Rabbi Nathan fit part de ses regrets, au regard du temps important pendant lequel il fut éloigné physiquement de Rabénou. Bien qu'il étudiait la Torah et se consacrait à la prière, il aurait mieux valu s'abriter à l'ombre du Tsadik, et le servir beaucoup plus souvent. En adoptant cette conduite, il aurait pu bénéficier d'un plus grand nombre d'enseignements, pour son plus grand bien, et celui du monde, pour l'éternité ! (Comme l'ont affirmé nos sages, de mémoire bénie (Berakhot 7a) :
'servir la Torah est plus important que de l'étudier'. Cf également le Sefer Hamidot, sujet de la prière, §1 : 'on doit aspirer au bien de la communauté même si l'on doit subir une perte').

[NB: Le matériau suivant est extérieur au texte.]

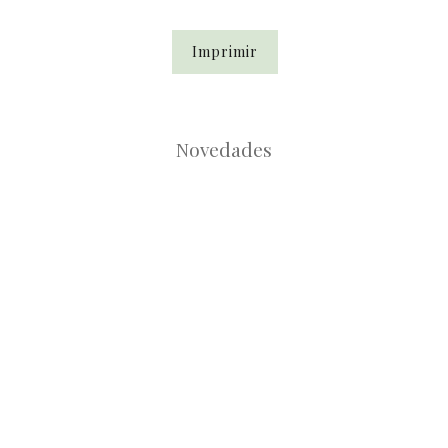
Imprimir
Novedades
Root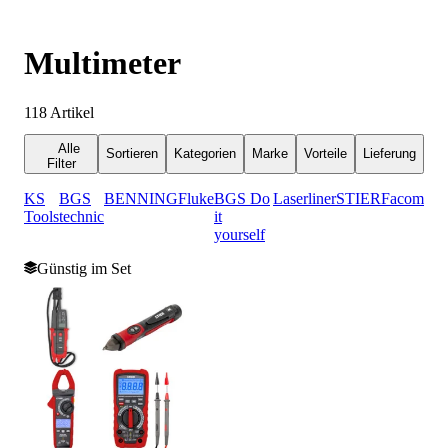
Multimeter
118
Artikel
Alle
Sortieren
Kategorien
Marke
Vorteile
Lieferung
Filter
KS
BGS
BENNING
Fluke
BGS Do
Laserliner
STIER
Facom
Tools
technic
it
yourself
Günstig im Set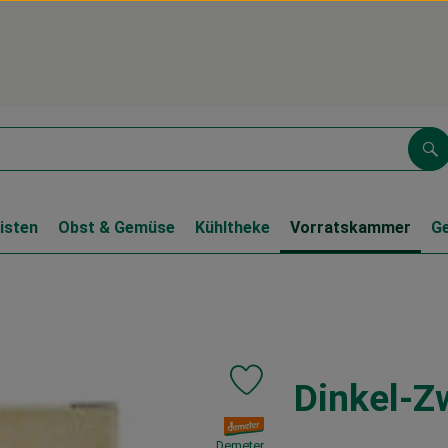
Su
isten
Obst & Gemüse
Kühltheke
Vorratskammer
G
Dinkel-Z
Produkt zu Favouriten hinzufüge
, Verband:
Demeter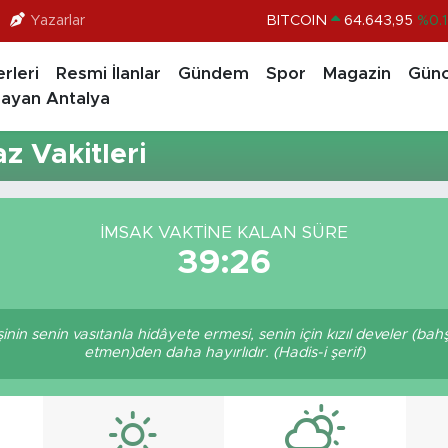
Yazarlar
BITCOIN
64.643,95
%0.1
DOLAR
47,6006
%0.0
rleri
Resmi İlanlar
Gündem
Spor
Magazin
Günc
EURO
55,0250
%0.0
ayan Antalya
STERLİN
64,2398
%0.
 Vakitleri
GRAM ALTIN
6500.87
%0.1
BİST100
13.799
%7
İMSAK VAKTINE KALAN SÜRE
39:26
işinin senin vasıtanla hidâyete ermesi, senin için kızıl develer (ba
etmen)den daha hayırlıdır. (Hadis-i şerif)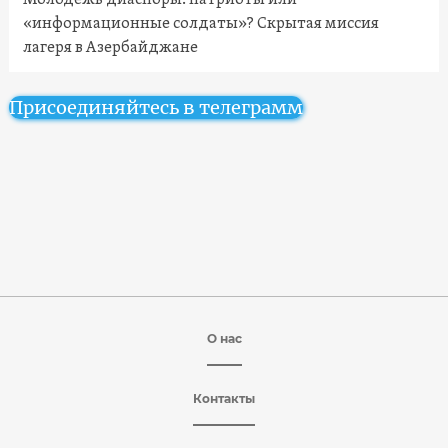
Молодежь диаспоры: патриоты или
«информационные солдаты»? Скрытая миссия
лагеря в Азербайджане
Присоединяйтесь в телеграмм
О нас
Контакты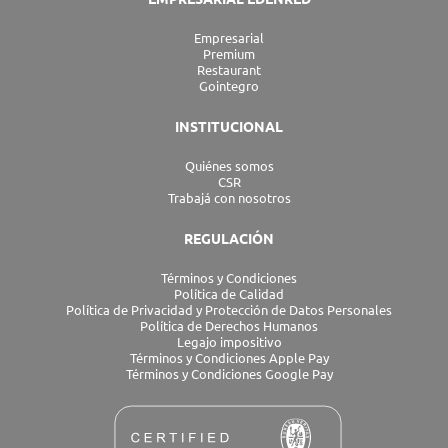
Empresarial
Premium
Restaurant
Gointegro
INSTITUCIONAL
Quiénes somos
CSR
Trabajá con nosotros
REGULACIÓN
Términos y Condiciones
Política de Calidad
Política de Privacidad y Protección de Datos Personales
Política de Derechos Humanos
Legajo impositivo
Términos y Condiciones Apple Pay
Términos y Condiciones Google Pay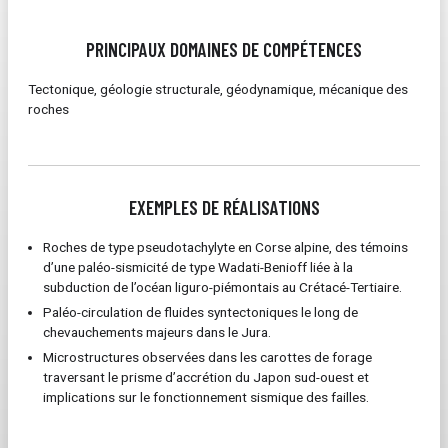
PRINCIPAUX DOMAINES DE COMPÉTENCES
Tectonique, géologie structurale, géodynamique, mécanique des
roches
EXEMPLES DE RÉALISATIONS
Roches de type pseudotachylyte en Corse alpine, des témoins
d’une paléo-sismicité de type Wadati-Benioff liée à la
subduction de l’océan liguro-piémontais au Crétacé-Tertiaire.
Paléo-circulation de fluides syntectoniques le long de
chevauchements majeurs dans le Jura.
Microstructures observées dans les carottes de forage
traversant le prisme d’accrétion du Japon sud-ouest et
implications sur le fonctionnement sismique des failles.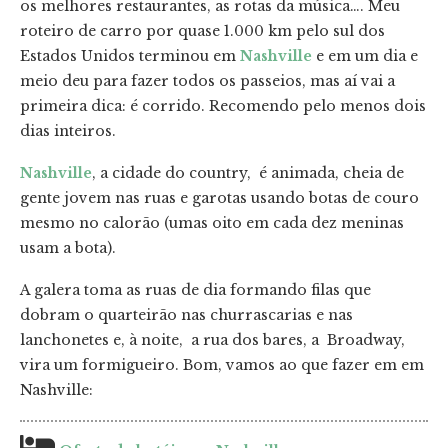
os melhores restaurantes, as rotas da música…. Meu
roteiro de carro por quase 1.000 km pelo sul dos
Estados Unidos terminou em
Nashville
e em um dia e
meio deu para fazer todos os passeios, mas aí vai a
primeira dica: é corrido. Recomendo pelo menos dois
dias inteiros.
Nashville
, a cidade do country, é animada, cheia de
gente jovem nas ruas e garotas usando botas de couro
mesmo no calorão (umas oito em cada dez meninas
usam a bota).
A galera toma as ruas de dia formando filas que
dobram o quarteirão nas churrascarias e nas
lanchonetes e, à noite, a rua dos bares, a Broadway,
vira um formigueiro. Bom, vamos ao que fazer em em
Nashville: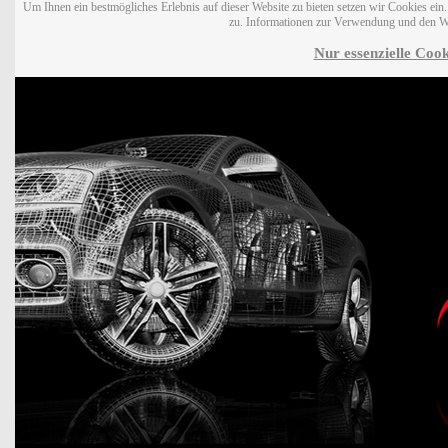
Um Ihnen ein bestmögliches Erlebnis auf dieser Website zu bieten setzen wir Cookies ei
zu. Informationen zur Verwendung und den W
Nur essenzielle Cook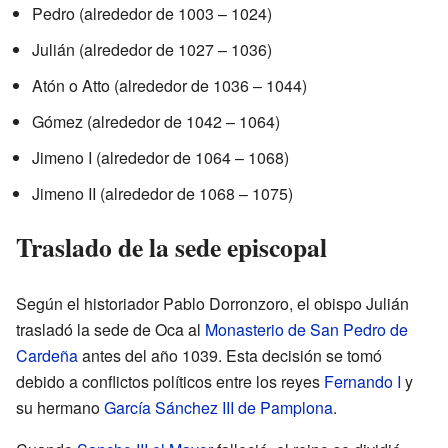
Pedro (alrededor de 1003 – 1024)
Julián (alrededor de 1027 – 1036)
Atón o Atto (alrededor de 1036 – 1044)
Gómez (alrededor de 1042 – 1064)
Jimeno I (alrededor de 1064 – 1068)
Jimeno II (alrededor de 1068 – 1075)
Traslado de la sede episcopal
Según el historiador Pablo Dorronzoro, el obispo Julián
trasladó la sede de Oca al
Monasterio de San Pedro de
Cardeña
antes del año 1039. Esta decisión se tomó
debido a conflictos políticos entre los reyes
Fernando I
y
su hermano
García Sánchez III de Pamplona
.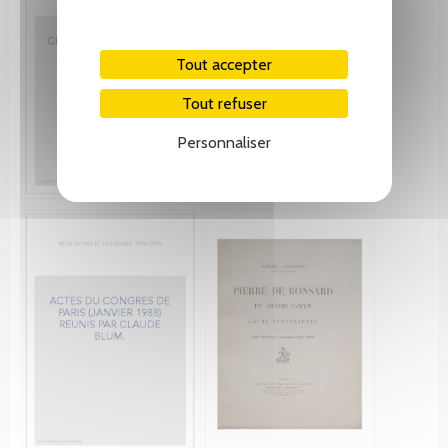
Tout accepter
Tout refuser
Personnaliser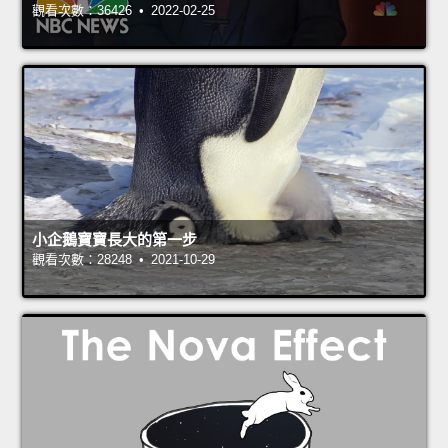
觀看次數：36426 • 2022-02-25
小企鵝寶寶長大的第一步
觀看次數：28248 • 2021-10-29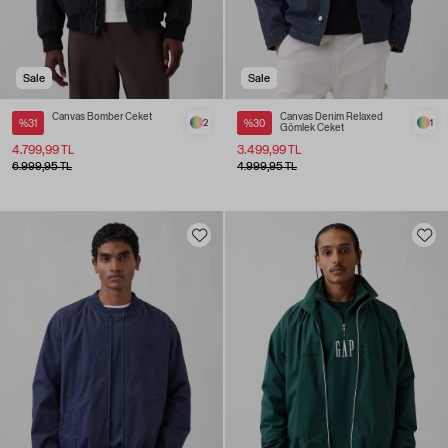
Sale
Sale
Canvas Bomber Ceket
Canvas Denim Relaxed
%31
2
%30
1
Gömlek Ceket
4.799,99 TL
3.499,99 TL
6.999,95 TL
4.999,95 TL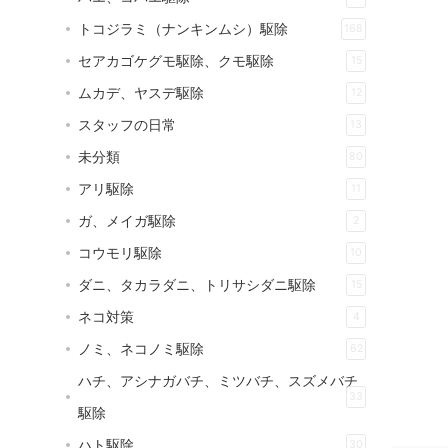
トコジラミ（ナンキンムシ）駆除
168
セアカゴケグモ駆除、クモ駆除
15
ムカデ、ヤスデ駆除
12
スタッフの日常
13
未分類
80
アリ駆除
11
ガ、メイガ駆除
2
コウモリ駆除
10
ダニ、タカラダニ、トリサシダニ駆除
15
ネコ対策
4
ノミ、ネコノミ駆除
62
ハチ、アシナガバチ、ミツバチ、スズメバチ
33
駆除
ハト駆除
30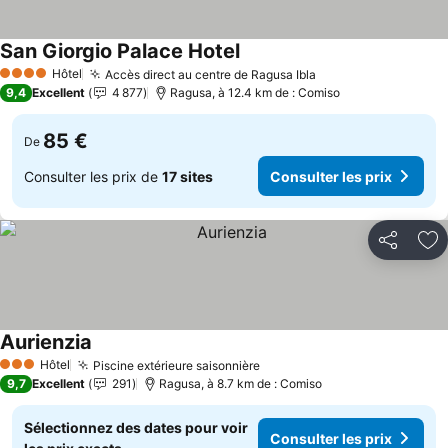
San Giorgio Palace Hotel
Consulter les prix
Hôtel
Accès direct au centre de Ragusa Ibla
Consulter les prix
4 Étoiles
9,4
Excellent
4 877
Ragusa, à 12.4 km de : Comiso
85 €
De
Consulter les prix de
17 sites
Consulter les prix
Partager
Aj
Aurienzia
Consulter les prix
Hôtel
Piscine extérieure saisonnière
Consulter les prix
3 Étoiles
9,7
Excellent
291
Ragusa, à 8.7 km de : Comiso
Sélectionnez des dates pour voir
Consulter les prix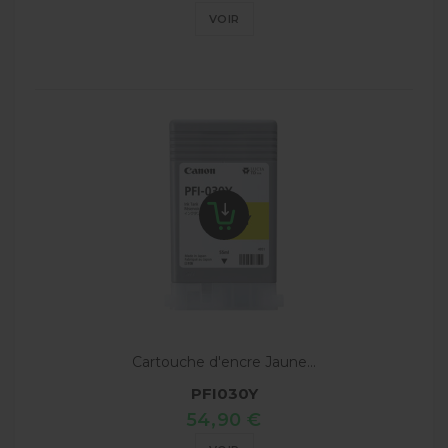
VOIR
Cartouche d'encre Jaune...
PFI030Y
54,90 €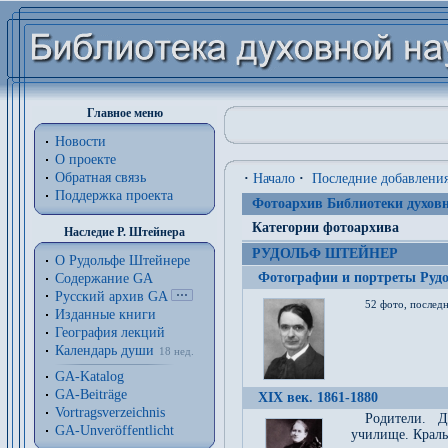
Главное меню
Новости
О проекте
Обратная связь
·
Начало
·
Последние добавлени
Поддержка проекта
Фотоархив Библиотеки духовн
Категории фотоархива
Наследие Р. Штейнера
РУДОЛЬФ ШТЕЙНЕР
О Рудольфе Штейнере
Фотографии и портреты Руд
Содержание GA
Русский архив GA
52 фото, последн
Изданные книги
География лекций
Календарь души
18 нед.
GA-Katalog
GA-Beiträge
XIX век. 1861-1880
Vortragsverzeichnis
Родители. Д
GA-Unveröffentlicht
училище. Краль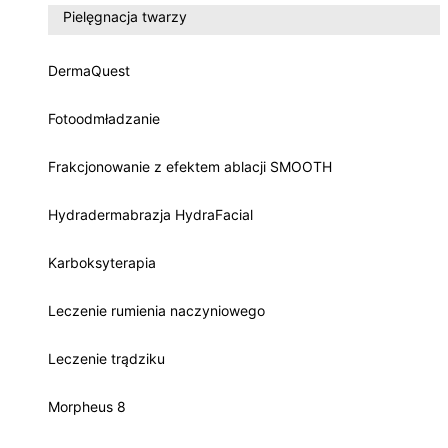
Pielęgnacja twarzy
DermaQuest
Fotoodmładzanie
Frakcjonowanie z efektem ablacji SMOOTH
Hydradermabrazja HydraFacial
Karboksyterapia
Leczenie rumienia naczyniowego
Leczenie trądziku
Morpheus 8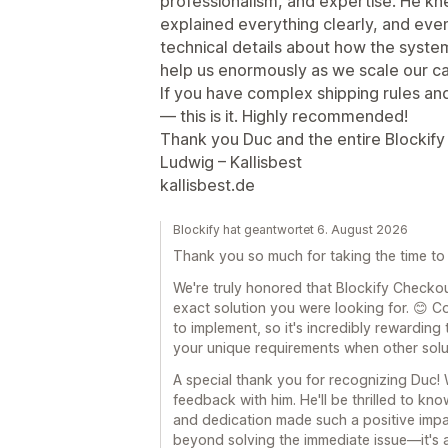
professionalism, and expertise. He k
explained everything clearly, and eve
technical details about how the system
help us enormously as we scale our ca
If you have complex shipping rules and
— this is it. Highly recommended!
Thank you Duc and the entire Blockify
Ludwig – Kallisbest
kallisbest.de
Blockify hat geantwortet 6. August 2026
Thank you so much for taking the time to
We're truly honored that Blockify Checko
exact solution you were looking for. 😊 C
to implement, so it's incredibly rewarding
your unique requirements when other solut
A special thank you for recognizing Duc! 
feedback with him. He'll be thrilled to kno
and dedication made such a positive impa
beyond solving the immediate issue—it's 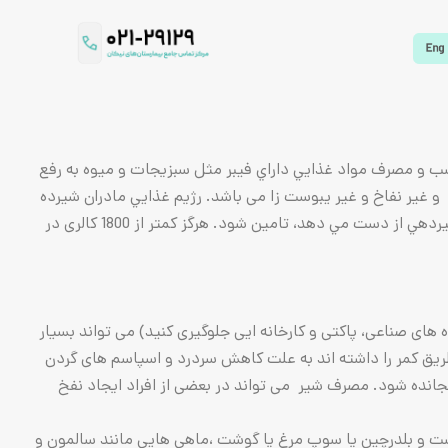
سب و مصرف مواد غذايي داراي فيبر مثل سبزيجات و ميوه به رفع
و غیر نفاخ و غیر یبوست زا می باشد. رژيم غذايي مادران شيرده
بعد از زايمان در مقايسه با غذاي زنان باردار نياز به كالري و پروتئين بیشتر دارد، زيرا بايد كلسيم و پروتئين و ساير موادي كه مادر در اثر شيردهي از دست مي دهد، تامين شود. هرگز کمتر از 1800 کالری در
وه های صناعی، پاکتی و کارخانه ایی جلوگیری کنید) می تواند بسیار
 طریق کمر را داشته اند به علت کاهش سردرد و اسپاسم های گردن
وعده ی غذایی گنجانده شود. مصرف شیر می تواند در بعضی از افراد ایجاد نفخ
 و بلدرچین یا سوپ مرغ یا گوشت ،ماهی هایی مانند سالمون و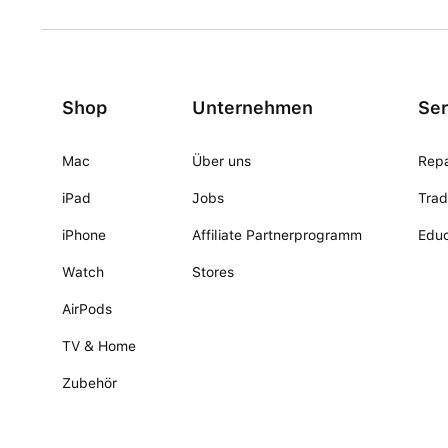
Shop
Unternehmen
Ser
Mac
Über uns
Repa
iPad
Jobs
Trad
iPhone
Affiliate Partnerprogramm
Educ
Watch
Stores
AirPods
TV & Home
Zubehör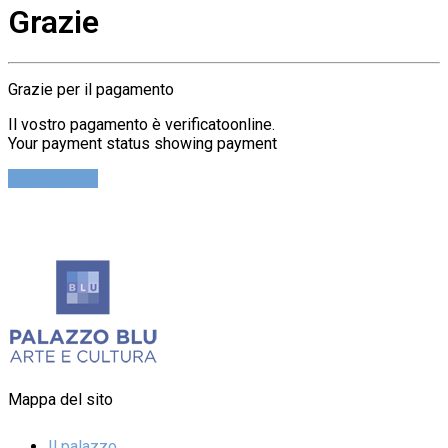
Grazie
Grazie per il pagamento
Il vostro pagamento è verificatoonline.
Your payment status showing payment
Cerca Ticket
Mappa del sito
Il palazzo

Source : SIAH SARFE KODESH II - Rabbi Nathan
1-762
Au moment où le convoi funéraire s'organisa autour de la dépouille de Moshé Henkès, Rabbi Nathan quitta Breslev. Il se disait intérieurement :
'rester ici, sans assister à ses obsèques, une telle chose m'est impossible, car je sais combien il a malgré tout soutenu Rabénou, à l'époque où il était proche de lui. Quant à me rendre à son enterrement, je n'en ai nulle envie, en raison du conflit qu'il engagea contre moi, et dont il fut l'instigateur'.
Ces considérations motivèrent son choix de quitter la ville pendant le déroulement des obsèques...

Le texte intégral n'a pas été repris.